Al netto dell’efficacia di quell’incentivo, discutibile visto che più di metà degli sgravi è andata a incentivare assunzioni a termine e stagionali in molti casi part time, si tratta di un’operazione di taglio mascherato che il governo ha fatto passare sotto silenzio. Complice anche il fatto che la conferenza stampa di Giorgia Meloni per illustrare la finanziaria e rispondere alle domande dei giornalisti, annunciata da Giancarlo Giorgetti per il 21 ottobre, non si è mai svolta. Senza che Palazzo Chigi abbia dato spiegazioni.
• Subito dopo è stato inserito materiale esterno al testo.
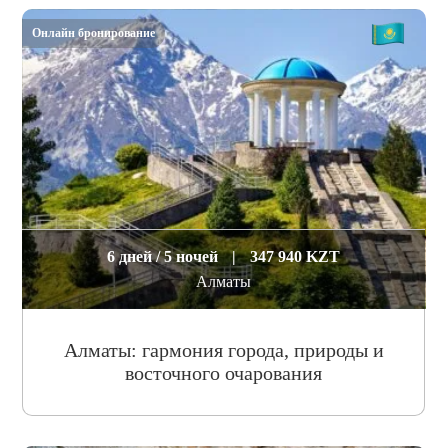
Онлайн бронирование
6 дней / 5 ночей
|
347 940 KZT
Алматы
Алматы: гармония города, природы и
восточного очарования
La sforbiciata comunque emerge con chiarezza dalla memoria depositata alla Camera dall’Ufficio parlamentare di bilancio durante l’audizione sul ddl. “Le spese si riducono soprattutto per effetto del definanziamento della cosiddetta decontribuzione Sud, pur tenendo conto della contestuale istituzione di un fondo per interventi volti a mitigare il divario nell’occupazione e nello sviluppo dell’attività imprenditoriale nelle aree svantaggiate del Paese e della proroga per il 2025 del credito di imposta ZES“, scrive l’organismo indipendente commentando le misure dedicate alle imprese.
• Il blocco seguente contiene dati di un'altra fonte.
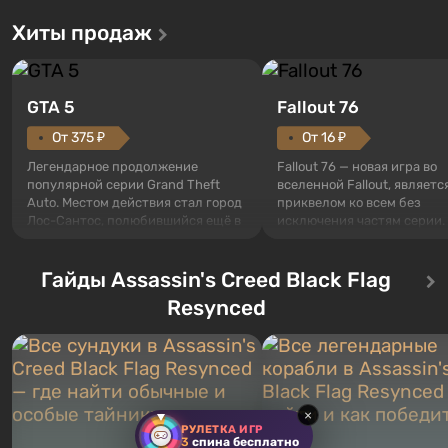
Хиты продаж
GTA 5
Fallout 76
От 375 ₽
От 16 ₽
Легендарное продолжение
Fallout 76 — новая игра во
популярной серии Grand Theft
вселенной Fallout, являетс
Auto. Местом действия стал город
приквелом ко всем без
Лос-Сантос, полюбившийся ещё в
исключения частям серии.
Grand Theft Auto: San Andreas .
События начинаются с Уб
Впервые игра расскажет историю
76, первого среди построе
сразу трех персонажей: Майкла,
Гайды Assassin's Creed Black Flag
Оно же, по задумке специа
Тревора и Франклина, между
Vault-Tec, должно открыть
Resynced
которыми вы сможете
первым после того, как на
переключаться в любое время.
Америку упадут ядерные б
Жанр и...
Место действия Fallout...
×
РУЛЕТКА ИГР
3
спина бесплатно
All’agevolazione nata nel 2020 erano infatti destinati, ricorda l’Upb, 5,9 miliardi nel 2025, 3 nel 2026 e 4,4 nel 2027 per un totale di 13,3 miliardi nel prossimo triennio. Il nuovo Fondo destinato a finanziare politiche per il Mezzogiorno, che potrà concedere agevolazioni per l’acquisizione di beni strumentali da parte di aziende del Sud, avrà in pancia invece “solo” 2,45 miliardi per l’anno prossimo, 1 nel 2026 e 3,4 nel 2027: in tutto 6,85 miliardi, poco più della metà. Sommando gli 1,6 miliardi del credito di imposta per la Zona economica speciale per il Mezzogiorno si arriva a 8,45: quasi 5 miliardi in meno rispetto alla dote della Decontribuzione. Soldi che vengono utilizzati per coprire altre uscite previste in manovra.